WORK TO COMPLETE:
Below are records; reproduce exactly the lines from the one that has "proteção de higiene em várias fases para" through the one that has "Poza godzinami pracy zachęcamy", ends included, and nothing more.

[Entries taken from a collection]
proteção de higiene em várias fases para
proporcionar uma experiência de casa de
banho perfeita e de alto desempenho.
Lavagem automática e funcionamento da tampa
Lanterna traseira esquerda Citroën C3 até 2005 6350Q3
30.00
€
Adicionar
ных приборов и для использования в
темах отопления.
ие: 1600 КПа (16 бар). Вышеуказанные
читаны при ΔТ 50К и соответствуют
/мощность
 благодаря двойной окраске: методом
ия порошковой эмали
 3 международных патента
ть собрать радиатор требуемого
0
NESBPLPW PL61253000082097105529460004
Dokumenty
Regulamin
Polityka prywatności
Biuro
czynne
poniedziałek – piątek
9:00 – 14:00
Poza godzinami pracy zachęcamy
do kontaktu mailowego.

* * *

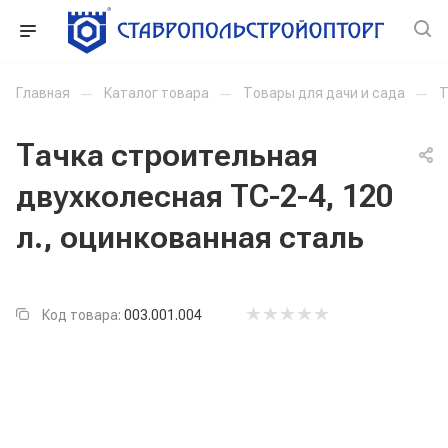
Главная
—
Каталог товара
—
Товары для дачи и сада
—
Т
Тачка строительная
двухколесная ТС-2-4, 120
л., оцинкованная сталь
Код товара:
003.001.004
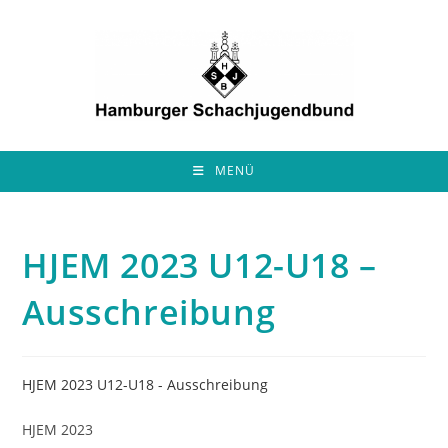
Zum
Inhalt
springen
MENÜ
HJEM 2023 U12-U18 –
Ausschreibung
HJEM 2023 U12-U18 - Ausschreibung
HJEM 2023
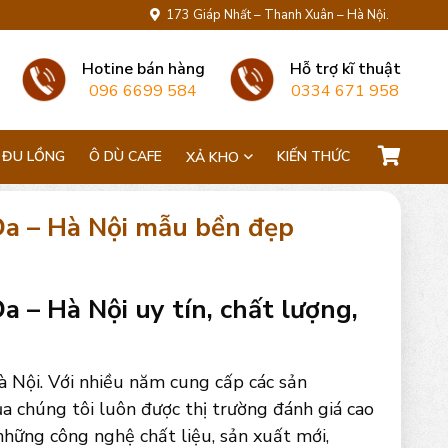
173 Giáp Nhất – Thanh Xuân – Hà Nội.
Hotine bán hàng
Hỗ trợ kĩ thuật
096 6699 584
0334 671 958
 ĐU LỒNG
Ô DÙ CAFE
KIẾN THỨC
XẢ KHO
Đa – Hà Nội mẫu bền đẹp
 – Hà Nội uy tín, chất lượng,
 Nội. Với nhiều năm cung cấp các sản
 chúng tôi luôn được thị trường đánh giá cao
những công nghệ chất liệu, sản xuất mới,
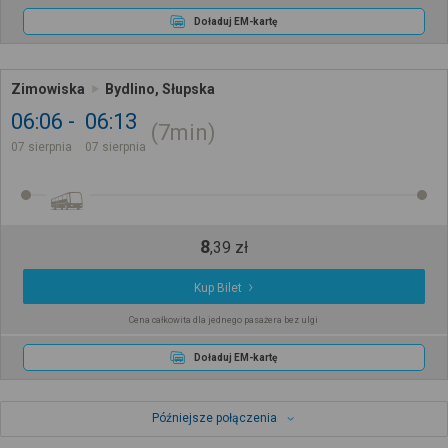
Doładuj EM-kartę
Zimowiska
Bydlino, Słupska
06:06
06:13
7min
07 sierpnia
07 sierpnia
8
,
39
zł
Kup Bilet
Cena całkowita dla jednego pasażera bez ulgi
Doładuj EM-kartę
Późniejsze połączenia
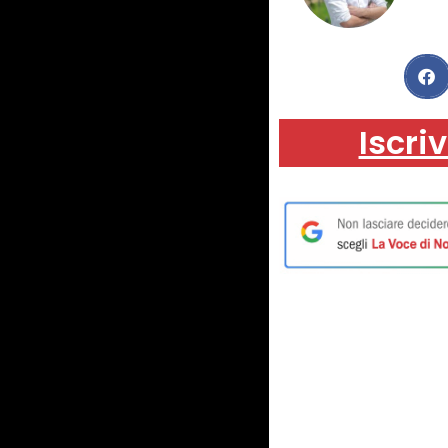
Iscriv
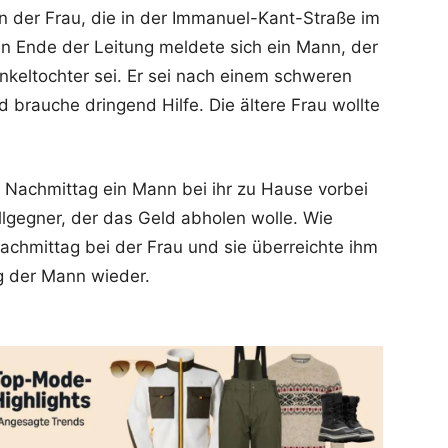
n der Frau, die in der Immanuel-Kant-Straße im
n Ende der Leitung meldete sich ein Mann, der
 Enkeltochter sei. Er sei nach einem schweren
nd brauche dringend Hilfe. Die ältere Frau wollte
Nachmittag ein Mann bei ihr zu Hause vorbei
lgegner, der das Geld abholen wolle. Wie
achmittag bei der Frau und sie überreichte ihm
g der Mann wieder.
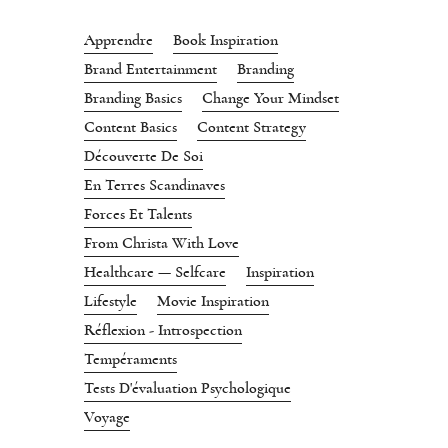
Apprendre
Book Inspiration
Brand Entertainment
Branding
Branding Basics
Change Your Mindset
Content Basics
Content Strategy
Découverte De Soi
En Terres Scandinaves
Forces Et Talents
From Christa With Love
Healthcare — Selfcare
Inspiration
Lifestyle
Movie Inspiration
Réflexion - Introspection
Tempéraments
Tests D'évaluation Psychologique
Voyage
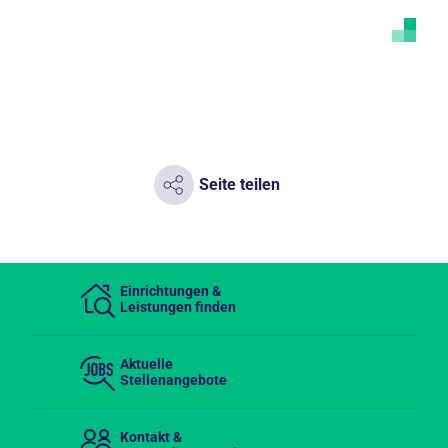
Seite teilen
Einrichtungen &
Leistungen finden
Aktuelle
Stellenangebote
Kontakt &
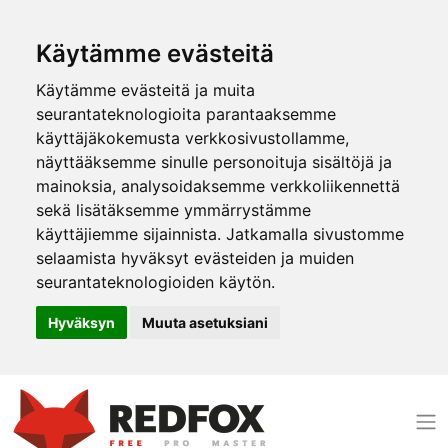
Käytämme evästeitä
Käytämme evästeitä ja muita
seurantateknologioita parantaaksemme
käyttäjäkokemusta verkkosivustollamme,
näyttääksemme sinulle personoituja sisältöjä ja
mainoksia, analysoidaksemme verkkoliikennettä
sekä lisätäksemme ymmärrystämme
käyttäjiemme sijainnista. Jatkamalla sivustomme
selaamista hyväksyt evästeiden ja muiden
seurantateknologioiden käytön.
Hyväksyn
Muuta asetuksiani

RESPONSE BOX:
proteção de higiene em várias fases para
proporcionar uma experiência de casa de
banho perfeita e de alto desempenho.
Lavagem automática e funcionamento da tampa
Lanterna traseira esquerda Citroën C3 até 2005 6350Q3
30.00
€
Adicionar
ных приборов и для использования в
темах отопления.
ие: 1600 КПа (16 бар). Вышеуказанные
читаны при ΔТ 50К и соответствуют
/мощность
 благодаря двойной окраске: методом
ия порошковой эмали
 3 международных патента
ть собрать радиатор требуемого
0
NESBPLPW PL61253000082097105529460004
Dokumenty
Regulamin
Polityka prywatności
Biuro
czynne
poniedziałek – piątek
9:00 – 14:00
Poza godzinami pracy zachęcamy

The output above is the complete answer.